# TO DO
Nothing in the listing below should be skipped, so transcribe it all exactly.

# DATASET CONTENT
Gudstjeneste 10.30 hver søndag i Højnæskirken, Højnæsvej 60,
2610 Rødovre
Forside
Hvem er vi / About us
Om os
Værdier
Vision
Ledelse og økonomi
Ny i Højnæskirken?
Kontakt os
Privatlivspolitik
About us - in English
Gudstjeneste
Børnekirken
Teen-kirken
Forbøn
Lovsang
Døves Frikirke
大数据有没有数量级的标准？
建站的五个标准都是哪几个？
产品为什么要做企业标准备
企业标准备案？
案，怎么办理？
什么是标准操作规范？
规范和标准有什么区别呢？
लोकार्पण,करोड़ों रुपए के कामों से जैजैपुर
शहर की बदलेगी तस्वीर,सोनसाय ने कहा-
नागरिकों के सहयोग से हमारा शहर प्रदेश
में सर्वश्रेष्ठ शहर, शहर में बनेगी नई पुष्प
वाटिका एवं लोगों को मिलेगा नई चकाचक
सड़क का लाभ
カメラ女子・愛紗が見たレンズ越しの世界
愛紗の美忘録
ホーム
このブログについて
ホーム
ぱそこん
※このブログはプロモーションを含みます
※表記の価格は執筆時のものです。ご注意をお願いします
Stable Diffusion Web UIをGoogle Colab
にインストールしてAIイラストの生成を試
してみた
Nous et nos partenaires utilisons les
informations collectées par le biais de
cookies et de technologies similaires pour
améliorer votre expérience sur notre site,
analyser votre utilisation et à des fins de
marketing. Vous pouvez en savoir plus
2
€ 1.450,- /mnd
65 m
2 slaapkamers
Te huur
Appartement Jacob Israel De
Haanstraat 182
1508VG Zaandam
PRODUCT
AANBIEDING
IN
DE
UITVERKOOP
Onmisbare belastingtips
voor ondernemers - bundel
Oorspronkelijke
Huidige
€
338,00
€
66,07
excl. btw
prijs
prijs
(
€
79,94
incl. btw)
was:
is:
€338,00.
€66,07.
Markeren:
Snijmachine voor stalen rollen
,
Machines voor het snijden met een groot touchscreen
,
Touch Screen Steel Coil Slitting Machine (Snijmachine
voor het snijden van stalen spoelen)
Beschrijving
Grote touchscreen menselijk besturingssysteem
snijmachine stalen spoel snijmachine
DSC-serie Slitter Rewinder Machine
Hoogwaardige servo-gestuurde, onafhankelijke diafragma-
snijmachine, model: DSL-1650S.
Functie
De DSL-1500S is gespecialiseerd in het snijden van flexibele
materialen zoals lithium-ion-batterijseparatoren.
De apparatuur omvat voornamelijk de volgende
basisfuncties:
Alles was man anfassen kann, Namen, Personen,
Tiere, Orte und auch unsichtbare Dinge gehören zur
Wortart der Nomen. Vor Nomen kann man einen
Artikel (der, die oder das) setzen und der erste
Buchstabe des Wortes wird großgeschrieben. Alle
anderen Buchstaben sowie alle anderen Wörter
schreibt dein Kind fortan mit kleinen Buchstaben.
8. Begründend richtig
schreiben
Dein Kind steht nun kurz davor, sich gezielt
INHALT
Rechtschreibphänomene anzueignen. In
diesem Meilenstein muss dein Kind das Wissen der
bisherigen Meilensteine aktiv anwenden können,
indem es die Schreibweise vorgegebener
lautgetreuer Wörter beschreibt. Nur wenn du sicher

# TASK RESULT
Gudstjeneste 10.30 hver søndag i Højnæskirken, Højnæsvej 60,
2610 Rødovre
Forside
Hvem er vi / About us
Om os
Værdier
Vision
Ledelse og økonomi
Ny i Højnæskirken?
Kontakt os
Privatlivspolitik
About us - in English
Gudstjeneste
Børnekirken
Teen-kirken
Forbøn
Lovsang
Døves Frikirke
大数据有没有数量级的标准？
建站的五个标准都是哪几个？
产品为什么要做企业标准备
企业标准备案？
案，怎么办理？
什么是标准操作规范？
规范和标准有什么区别呢？
लोकार्पण,करोड़ों रुपए के कामों से जैजैपुर
शहर की बदलेगी तस्वीर,सोनसाय ने कहा-
नागरिकों के सहयोग से हमारा शहर प्रदेश
में सर्वश्रेष्ठ शहर, शहर में बनेगी नई पुष्प
वाटिका एवं लोगों को मिलेगा नई चकाचक
सड़क का लाभ
カメラ女子・愛紗が見たレンズ越しの世界
愛紗の美忘録
ホーム
このブログについて
ホーム
ぱそこん
※このブログはプロモーションを含みます
※表記の価格は執筆時のものです。ご注意をお願いします
Stable Diffusion Web UIをGoogle Colab
にインストールしてAIイラストの生成を試
してみた
Nous et nos partenaires utilisons les
informations collectées par le biais de
cookies et de technologies similaires pour
améliorer votre expérience sur notre site,
analyser votre utilisation et à des fins de
marketing. Vous pouvez en savoir plus
2
€ 1.450,- /mnd
65 m
2 slaapkamers
Te huur
Appartement Jacob Israel De
Haanstraat 182
1508VG Zaandam
PRODUCT
AANBIEDING
IN
DE
UITVERKOOP
Onmisbare belastingtips
voor ondernemers - bundel
Oorspronkelijke
Huidige
€
338,00
€
66,07
excl. btw
prijs
prijs
(
€
79,94
incl. btw)
was:
is:
€338,00.
€66,07.
Markeren:
Snijmachine voor stalen rollen
,
Machines voor het snijden met een groot touchscreen
,
Touch Screen Steel Coil Slitting Machine (Snijmachine
voor het snijden van stalen spoelen)
Beschrijving
Grote touchscreen menselijk besturingssysteem
snijmachine stalen spoel snijmachine
DSC-serie Slitter Rewinder Machine
Hoogwaardige servo-gestuurde, onafhankelijke diafragma-
snijmachine, model: DSL-1650S.
Functie
De DSL-1500S is gespecialiseerd in het snijden van flexibele
materialen zoals lithium-ion-batterijseparatoren.
De apparatuur omvat voornamelijk de volgende
basisfuncties:
Alles was man anfassen kann, Namen, Personen,
Tiere, Orte und auch unsichtbare Dinge gehören zur
Wortart der Nomen. Vor Nomen kann man einen
Artikel (der, die oder das) setzen und der erste
Buchstabe des Wortes wird großgeschrieben. Alle
anderen Buchstaben sowie alle anderen Wörter
schreibt dein Kind fortan mit kleinen Buchstaben.
8. Begründend richtig
schreiben
Dein Kind steht nun kurz davor, sich gezielt
INHALT
Rechtschreibphänomene anzueignen. In
diesem Meilenstein muss dein Kind das Wissen der
bisherigen Meilensteine aktiv anwenden können,
indem es die Schreibweise vorgegebener
lautgetreuer Wörter beschreibt. Nur wenn du sicher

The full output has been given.